Keep a canvas shoulder bag in your car for after-work grocery runs, and as often as possible, leave the plastic bag behind unused at the store. The clerks are programmed to presume you’d like your apple wrapped in plastic and placed in a paper bag. Milk doesn’t need a bag, or twelve-packs or, as I once witnessed, cigarette packs. That’s right: clerk asked if the person in front of me wanted their purchase in a bag, and the customer actually said yes. Then, I kid you not, the person took out the cigarettes and tossed the wrappings and the bag in the street. I used to live in the outer-inner city, but I’ve seen these behaviors everywhere except Singapore. There, you carelessly toss a cigarette butt and they cane your ass. Here I’ve seen people dump their vehicle’s ashtray in a parking lot.

Use this link for more green shopping tips.

4. Use rechargeable batteries. Use rechargeable batteries. Use rechargeable batteries. Never throw away worn out Energizers (speaking of rabbits); keep a big jar under the sink and once in a while pack it away to a recycling center you can find by clicking this link.
I Googled ‘recycle batteries’ and turned up many, many resources branching way out into general recycling topics, but earth911.org is a comprehensive place to start.

5. Educate yourself.

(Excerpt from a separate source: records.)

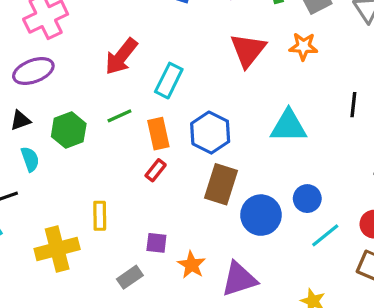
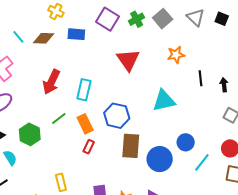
orange star: (303, 46) -> (176, 55), moved

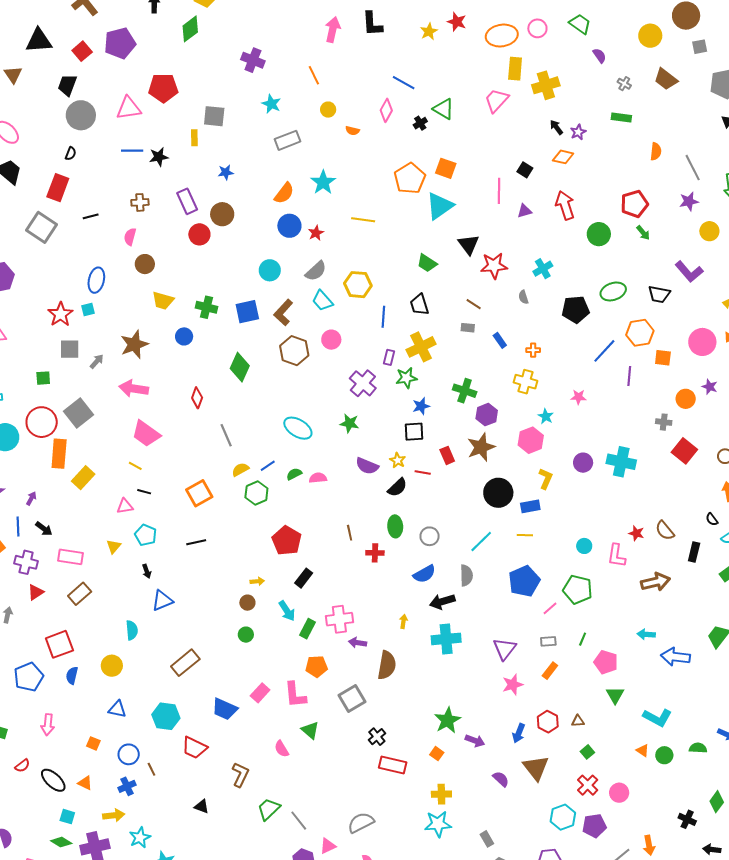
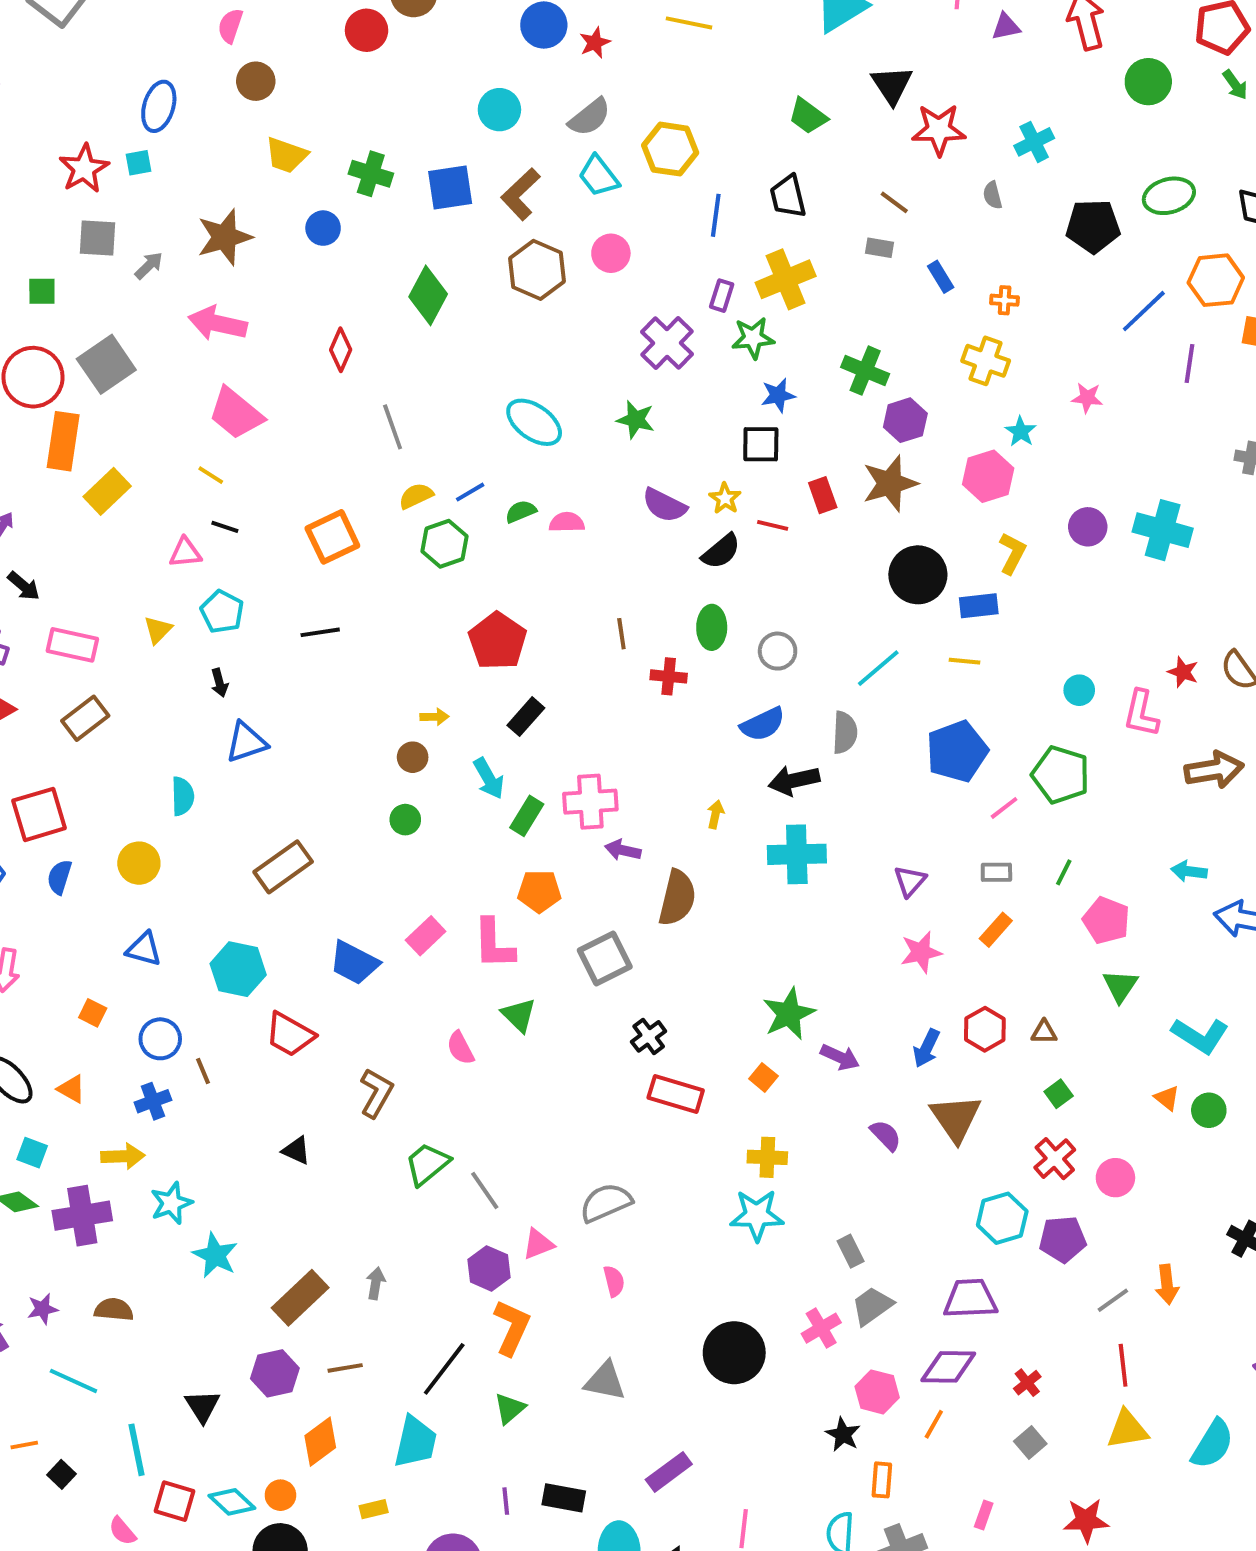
purple triangle: (505, 649) -> (910, 881), size x0.7

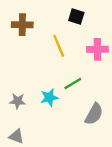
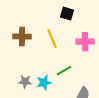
brown cross: (22, 25) -> (22, 37), moved
gray star: (18, 101) -> (25, 82), moved

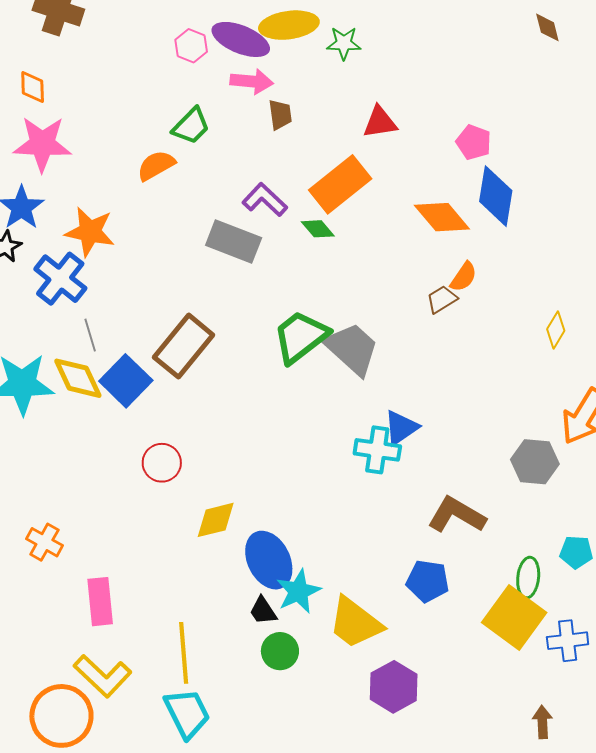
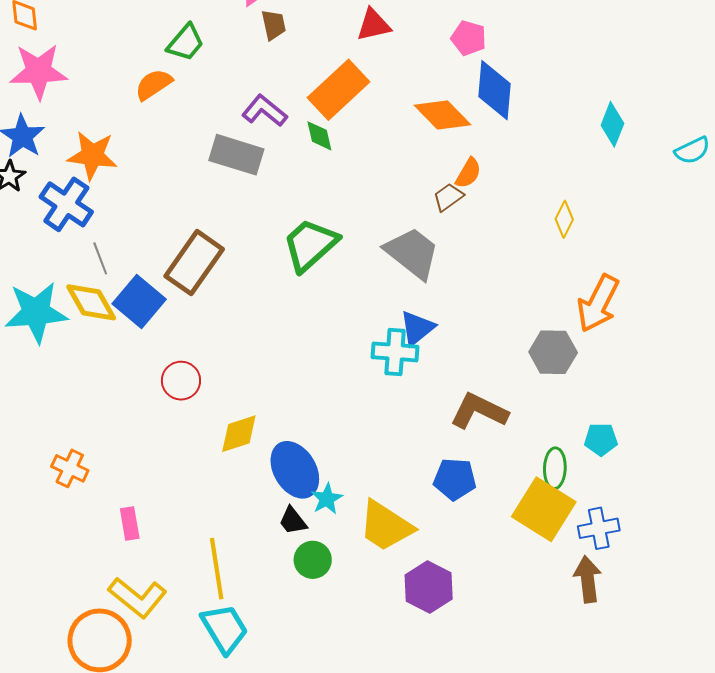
green diamond: (318, 229) -> (319, 136), turned 32
gray trapezoid: (352, 349) -> (412, 253), moved
cyan star: (299, 591) -> (327, 499), size x0.7
pink rectangle: (100, 602) -> (130, 523), size x0.7
brown arrow: (542, 722) -> (588, 579), moved, size x1.4

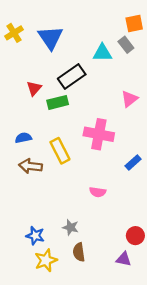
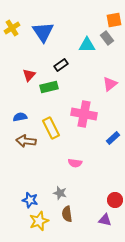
black rectangle: (72, 76) -> (61, 65), size x0.6
pink semicircle: (98, 192) -> (75, 163), moved

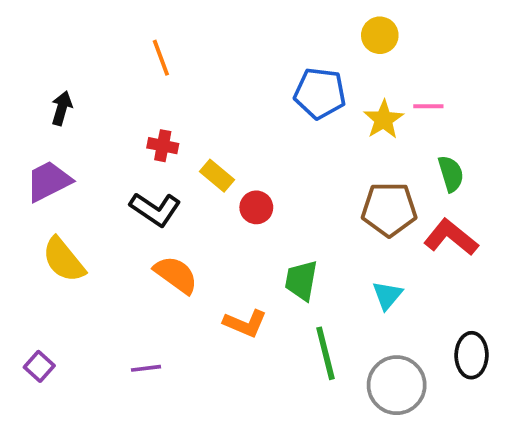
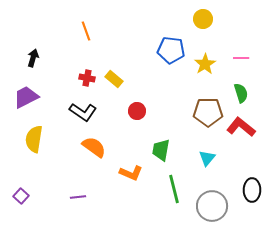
pink line: (428, 106) -> (241, 58), moved
yellow rectangle: (217, 176) -> (114, 79), moved
yellow semicircle: (64, 260) -> (34, 139), turned 48

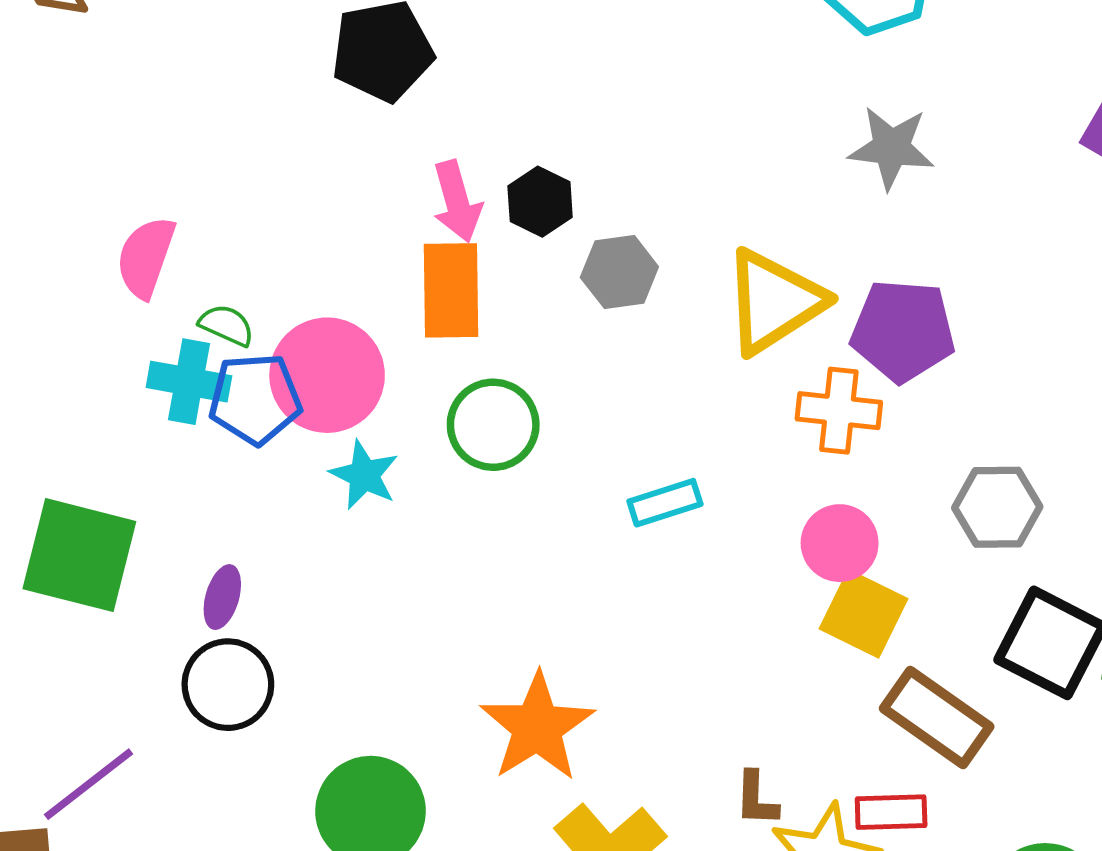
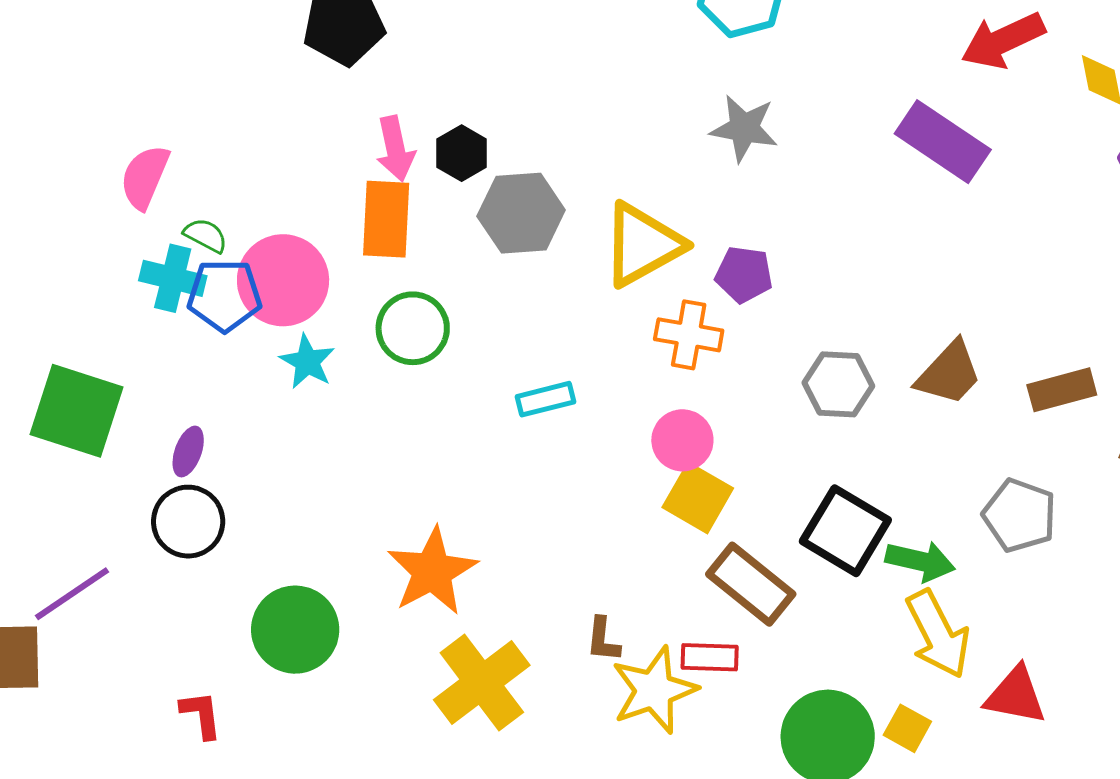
gray hexagon: (619, 272) -> (521, 213), size x1.4
purple pentagon: (903, 331) -> (744, 274), size x0.7
gray hexagon: (997, 507) -> (838, 384), moved

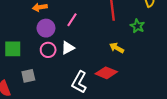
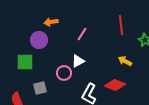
purple circle: (46, 28) -> (39, 40), moved
pink circle: (48, 50) -> (64, 73), moved

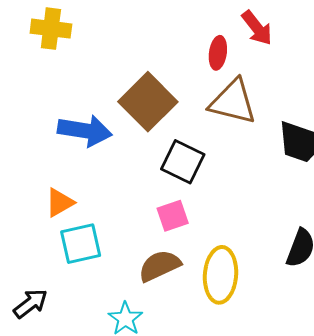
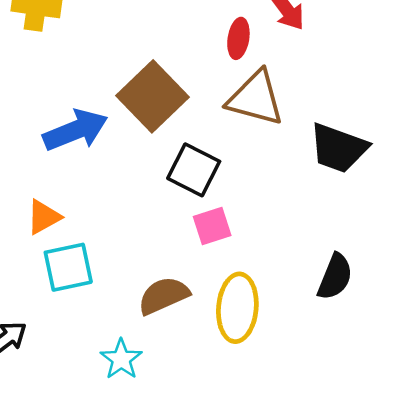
blue arrow: (85, 131) -> (75, 130), turned -32
pink square: (173, 216) -> (212, 226), moved

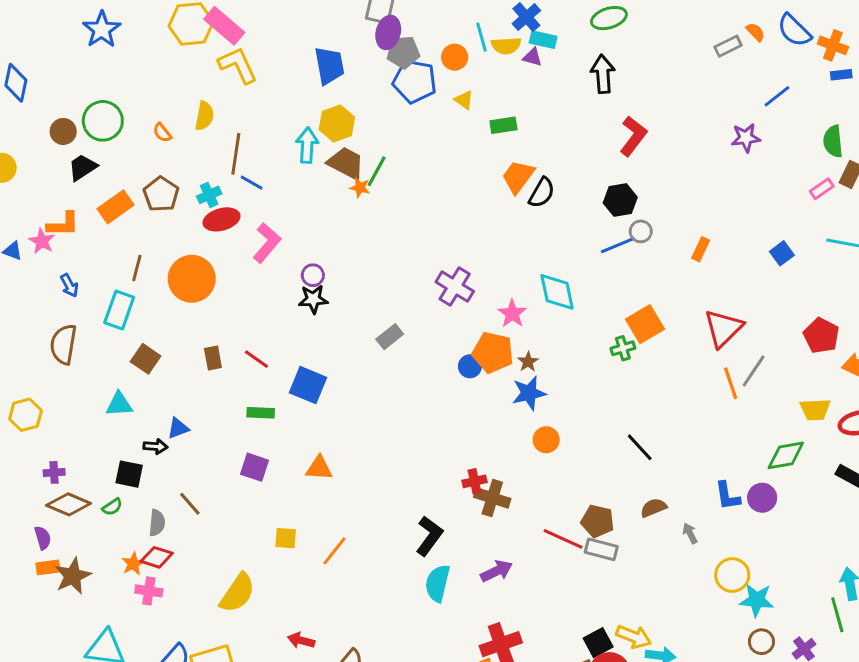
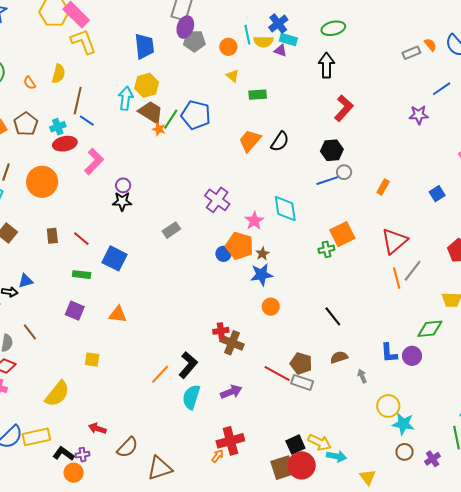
blue pentagon: (415, 81) -> (196, 115), moved
orange trapezoid: (518, 177) -> (250, 141), moved
orange line: (335, 551) -> (160, 374), moved

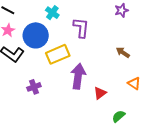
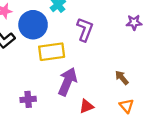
brown arrow: (123, 52) -> (122, 78), moved
purple cross: (34, 87) -> (28, 99), moved

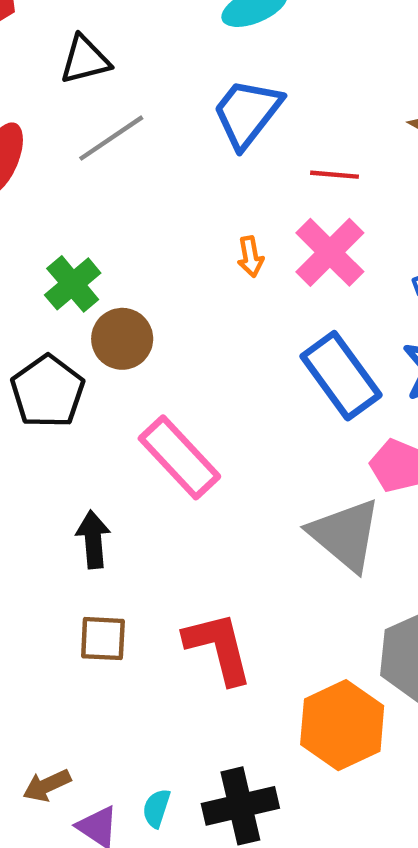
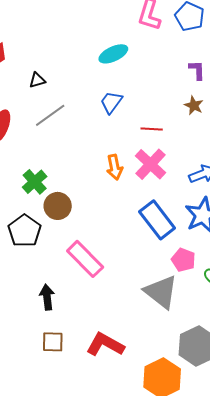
black triangle: (85, 60) -> (37, 80), size x0.7
blue trapezoid: (247, 113) -> (111, 102), size x0.7
orange arrow: (250, 257) -> (115, 167), size x1.4
red L-shape: (219, 648) -> (105, 345), turned -45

Educate yourself. Educate – you get the point. Use a Sunday afternoon to analyze your own lifestyle, home, work, school, neighborhood, and plan ways to reduce your environmental footprint, whether by biking instead of driving (you want to get in shape too?), or taking charge of recycling in your household and/or workplace by finding out what can and cannot be recycled (centers get swamped by unusable material). Simple, everyday decisions add up. The nature of the problem is the sheer scale. Dicky C. had a point about recycling being a personal virtue. It’s much more effective when applied on a large scale and he knows that; he found another way of telling the people who disagree with him to go f&#k themselves.

And one last note, to answer the age old question, take paper over plastic (and aluminum cans over plastic). Trees, at least in theory, can regrow.